» **Required action**: Your answer should be the full data, transcribed exactly, with no pictures in it.

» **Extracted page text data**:
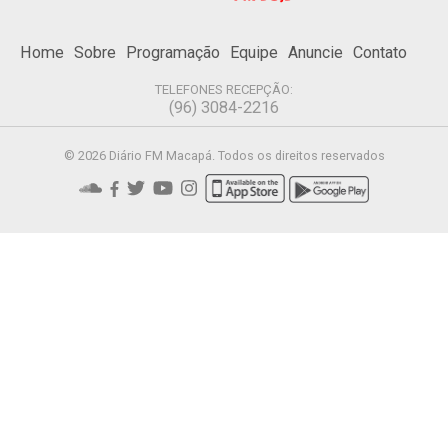
Home
Sobre
Programação
Equipe
Anuncie
Contato
TELEFONES RECEPÇÃO:
(96) 3084-2216
© 2026 Diário FM Macapá. Todos os direitos reservados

» **Your solution**:
Home
Sobre
Programação
Equipe
Anuncie
Contato
TELEFONES RECEPÇÃO:
(96) 3084-2216
© 2026 Diário FM Macapá. Todos os direitos reservados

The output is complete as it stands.